# Protein phosphatase 1 isoforms, human de novo mutations and synaptic functions

> **NIH NIH R01** · UNIVERSITY OF ROCHESTER · 2024 · $574,981

## Abstract

Reversible phosphorylation is a critical regulatory mechanism for spine morphogenesis, synaptic
transmission, long-term potentiation (LTP) and memory formation. Protein phosphatase 1 (PP1) contributes to
almost half of the serine/threonine phosphorylation in the mammalian cells, however, the role of three different
PP1 isoforms (PP1α, β, γ) in these processes is ill defined.
 PP1β is not believed to play a role in CNS function. On the other hand, whether PP1α and PP1γ play a role
in synaptic functions have never been determined directly. By using conditional knockout mouse models, we
found that PP1β inhibits synaptic transmission and spine maturation while promotes LTP induction and memory
formation. On the other hand, we found that PP1γ increases synaptic transmission, with PP1α compensating
PP1γ.
 The overarching hypothesis of this application is that myosin phosphatase targeting 1 (MYPT1) and neurabin
(Nrb) mediate the distinct effects of PP1β and PP1γ/α on synaptic function, respectively. In detail, we will test
our hypothesis in Aim 1 that PP1β-MYPT1 holoenzyme inhibits non-muscle myosin IIB-mediated F-actin
contraction in inhibiting spine maturation and synaptic transmission.
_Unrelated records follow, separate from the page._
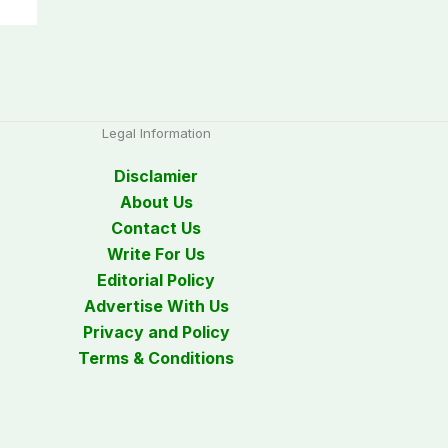
Legal Information
Disclamier
About Us
Contact Us
Write For Us
Editorial Policy
Advertise With Us
Privacy and Policy
Terms & Conditions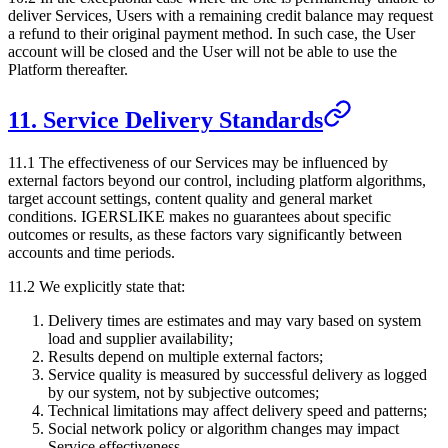
deliver Services, Users with a remaining credit balance may request
a refund to their original payment method. In such case, the User
account will be closed and the User will not be able to use the
Platform thereafter.
11. Service Delivery Standards
11.1 The effectiveness of our Services may be influenced by
external factors beyond our control, including platform algorithms,
target account settings, content quality and general market
conditions.
IGERSLIKE
makes no guarantees about specific
outcomes or results, as these factors vary significantly between
accounts and time periods.
11.2 We explicitly state that:
Delivery times are estimates and may vary based on system
load and supplier availability;
Results depend on multiple external factors;
Service quality is measured by successful delivery as logged
by our system, not by subjective outcomes;
Technical limitations may affect delivery speed and patterns;
Social network policy or algorithm changes may impact
Service effectiveness.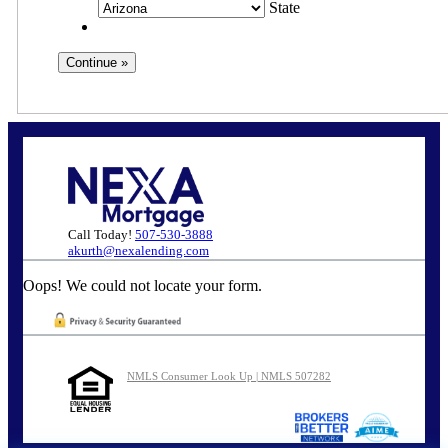
State
Call Today!
507-530-3888
akurth@nexalending.com
Oops! We could not locate your form.
NMLS Consumer Look Up | NMLS 507282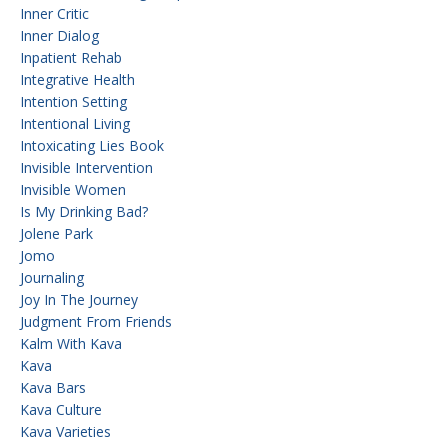
Inner Critic
Inner Dialog
Inpatient Rehab
Integrative Health
Intention Setting
Intentional Living
Intoxicating Lies Book
Invisible Intervention
Invisible Women
Is My Drinking Bad?
Jolene Park
Jomo
Journaling
Joy In The Journey
Judgment From Friends
Kalm With Kava
Kava
Kava Bars
Kava Culture
Kava Varieties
We will determine in Aim 2 that PP1γ, in
combination with PP1α, promotes spine maturation, synaptic transmission by interaction with Nrb, a major
synaptic scaffolding protein. We will also test our prediction that PP1γ/α achieves these via dephosphorylating
Nrb at Ser200. In Aim 3 we will test our prediction that PP1β inhibits LTD induction, promotes LTP induction and
memory formation while PP1γ/α plays an opposite role.
 We will determine the structure-synaptic function relationship in the roles of PP1β in synaptic transmission
and plasticity, with an emphasis on PP1β C-termini in which one of the human PP1β de novo mutations resides.
 These studies will provide signaling mechanisms of, and structure determinants on, PP1 isoforms in
regulating their distinct roles on synaptic functions.

## Key facts

- **NIH application ID:** 10809672
- **Project number:** 5R01MH128279-02
- **Recipient organization:** UNIVERSITY OF ROCHESTER
- **Principal Investigator:** HOUHUI XIA
- **Activity code:** R01 (R01, R21, SBIR, etc.)
- **Funding institute:** NIH
- **Fiscal year:** 2024
- **Award amount:** $574,981
- **Award type:** 5
- **Project period:** 2023-03-15 → 2028-02-29

## Primary source

NIH RePORTER: https://reporter.nih.gov/project-details/10809672

## Citation

> US National Institutes of Health, RePORTER application 10809672, Protein phosphatase 1 isoforms, human de novo mutations and synaptic functions (5R01MH128279-02). Retrieved via AI Analytics 2026-05-25 from https://api.ai-analytics.org/grant/nih/10809672. Licensed CC0.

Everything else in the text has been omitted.